Dead Rising 3 does, however, promise a heady dose of vehicular combat, and we get to see this in action. It looks like mad, Redneck Rampage fun, but the game as a whole looks like a cross between Resident Evil and the aforementioned Walking Dead, as opposed to the shopping mall-bound Dead Rising instalments of old.

John Mamais shows off Witcher 3: Wild Hunt, which looks truly stunning. However, is this an Xbox One exclusive? It seems not, which is odd, given Microsoft prefaced the conference by saying they would unveil games exclusive to their console. We’re promised over 100 hours of non-linear story. It’s hard to argue against more Witcher goodness.

Patrick Soderlund from EA is left red-faced as the audio fails to work for a second time, this time as Battlefield 4 is unveiled.
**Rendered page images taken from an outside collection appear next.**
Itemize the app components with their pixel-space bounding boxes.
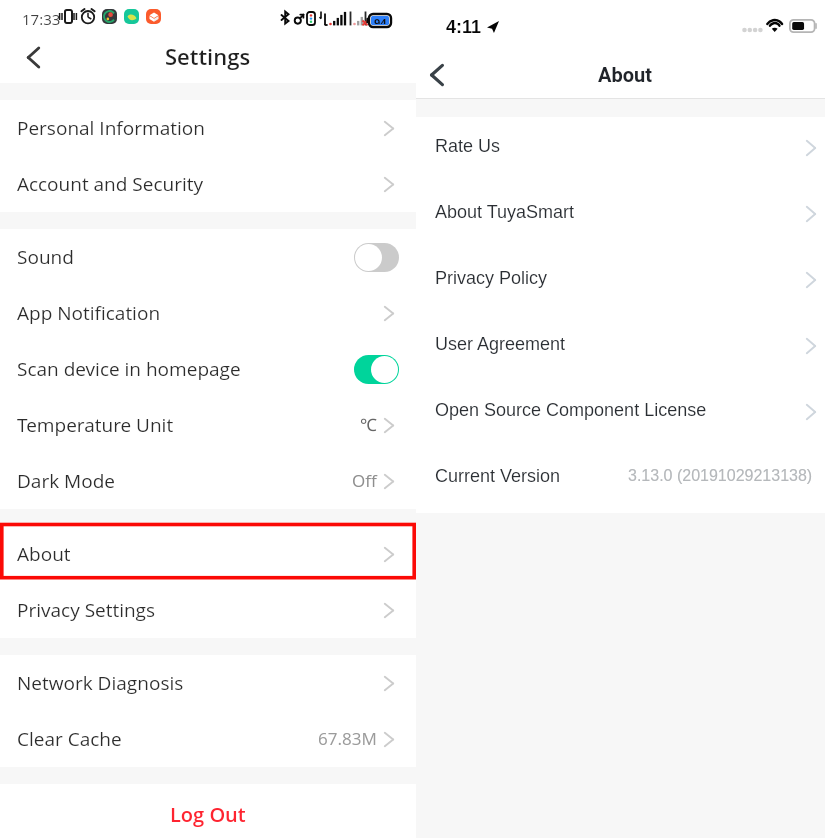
- staticText: Sound: [17, 244, 74, 270]
- staticText: Privacy Policy: [435, 268, 548, 288]
- button[interactable]: Back: [15, 39, 52, 76]
- staticText: Clear Cache: [17, 726, 122, 752]
- button[interactable]: Temperature Unit: [0, 397, 416, 453]
- staticText: App Notification: [17, 300, 161, 326]
- staticText: Off: [352, 469, 377, 492]
- staticText: Rate Us: [435, 136, 501, 156]
- button[interactable]: User Agreement: [416, 315, 825, 381]
- button[interactable]: Rate Us: [416, 117, 825, 183]
- staticText: Network Diagnosis: [17, 670, 184, 696]
- button[interactable]: Sound: [0, 229, 416, 285]
- button[interactable]: Clear Cache: [0, 711, 416, 767]
- staticText: 4:11: [446, 17, 482, 37]
- staticText: User Agreement: [435, 334, 566, 354]
- staticText: 94: [374, 16, 387, 24]
- button[interactable]: Privacy Settings: [0, 582, 416, 638]
- button[interactable]: App Notification: [0, 285, 416, 341]
- button[interactable]: Open Source Component License: [416, 381, 825, 447]
- staticText: Privacy Settings: [17, 597, 156, 623]
- staticText: 3.13.0 (20191029213138): [628, 467, 813, 485]
- staticText: 67.83M: [318, 727, 377, 750]
- staticText: Log Out: [170, 801, 246, 828]
- staticText: Personal Information: [17, 115, 205, 141]
- staticText: Temperature Unit: [17, 412, 174, 438]
- button[interactable]: Back: [418, 56, 456, 94]
- button[interactable]: Personal Information: [0, 100, 416, 156]
- button[interactable]: Current Version: [416, 447, 825, 513]
- staticText: Open Source Component License: [435, 400, 707, 420]
- staticText: Dark Mode: [17, 468, 116, 494]
- button[interactable]: Privacy Policy: [416, 249, 825, 315]
- button[interactable]: Log Out: [0, 784, 416, 838]
- staticText: About: [598, 63, 652, 86]
- staticText: Account and Security: [17, 171, 204, 197]
- button[interactable]: Account and Security: [0, 156, 416, 212]
- staticText: Settings: [165, 41, 251, 71]
- button[interactable]: About TuyaSmart: [416, 183, 825, 249]
- staticText: About: [17, 541, 71, 567]
- staticText: 17:33: [22, 9, 61, 29]
- button[interactable]: About: [0, 526, 416, 582]
- button[interactable]: Dark Mode: [0, 453, 416, 509]
- button[interactable]: Network Diagnosis: [0, 655, 416, 711]
- button[interactable]: Scan device in homepage: [0, 341, 416, 397]
- staticText: Scan device in homepage: [17, 356, 241, 382]
- staticText: ℃: [360, 413, 377, 436]
- staticText: Current Version: [435, 466, 561, 486]
- staticText: About TuyaSmart: [435, 202, 575, 222]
Not that you really need a sonic accompaniment to this game: the visuals are so stupefying it would work as a silent experience on its own. Battlefield 4 truly looks like a game to wrench away the FPS crown from the ever-popular Call of Duty.
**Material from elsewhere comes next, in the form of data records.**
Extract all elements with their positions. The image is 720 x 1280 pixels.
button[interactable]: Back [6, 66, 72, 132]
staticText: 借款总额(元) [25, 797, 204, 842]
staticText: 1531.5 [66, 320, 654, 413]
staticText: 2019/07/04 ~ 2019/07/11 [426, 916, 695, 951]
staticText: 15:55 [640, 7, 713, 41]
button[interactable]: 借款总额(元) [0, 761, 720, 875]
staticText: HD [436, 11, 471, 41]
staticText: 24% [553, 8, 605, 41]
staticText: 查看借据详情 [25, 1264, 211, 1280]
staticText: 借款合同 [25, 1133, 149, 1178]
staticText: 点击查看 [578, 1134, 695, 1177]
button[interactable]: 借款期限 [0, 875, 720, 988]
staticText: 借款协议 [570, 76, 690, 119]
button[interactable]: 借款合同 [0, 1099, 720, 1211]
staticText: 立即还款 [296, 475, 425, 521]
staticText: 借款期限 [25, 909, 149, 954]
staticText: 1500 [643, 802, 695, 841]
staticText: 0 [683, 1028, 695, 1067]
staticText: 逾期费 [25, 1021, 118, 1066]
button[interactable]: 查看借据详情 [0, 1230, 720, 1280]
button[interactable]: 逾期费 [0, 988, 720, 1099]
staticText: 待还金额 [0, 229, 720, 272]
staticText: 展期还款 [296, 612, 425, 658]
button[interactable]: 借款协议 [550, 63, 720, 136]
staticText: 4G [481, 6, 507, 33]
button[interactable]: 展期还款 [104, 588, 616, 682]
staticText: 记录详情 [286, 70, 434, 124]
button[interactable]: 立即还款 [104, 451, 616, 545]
Below is next, which looks like a platformer, but very little is demoed. Then we hear about a new development studio, Black Tusk, which, from their Vancouver setting, is worked on something rather special. The trailer frustratingly reveals very little, other than a black-clad figure entering a high-rise apartment as fireworks blaze a trail through an inky night sky.

Oh… hello. A space-opera setting. A cloaked figure. The 22nd century Aladdin? The figure walks forward to be met by a massive, hulking beast that sends the wind gusting towards the cloaked man. His hood falls off to reveal a very familiar mask… it’s Master Chief! The game is entitled Halo for now, and this is one of the cleverest reveals of them all.

One more exclusive is left. Respawn Entertainment shows off Titanfall, a multiplayer FPS that looks fast, fun and frenetic. You can commandeer Titans that fall from the sky: think of them as mechs. You can eject from one, as the demo shows, and swoop into the air, before tackling an enemy Titan. It looks mightily impressive. Commandeering a mech, you can catch bullets a la the mech from District 9, and also let rip on ground-level as a simple infantry soldier. It’s mixing a Sci Fi setting with technical wizardy, and it looks like a lot of fun, if a little derivative.

The price ain’t right

Last of all, we hear that the Xbox One will cost US$499 dollars, or £429, and will release in November in 21 regions.  The price elicits a grumble or two in the comments stream.

And then it’s over. Kudos to Microsoft for showing us the games they’re readying for their launch window, but barring Ryse, which demoed five minutes of in-game action, not a great deal was shown off. D4, courtesy of Swery 65, is sure to cause a stir though, and there’s enough meat to the presentation to mean it wasn’t a failure. It wasn’t entirely a success either, thanks to the audio hiccups, but next-gen gaming looks like it’ll be an exciting pursuit come November.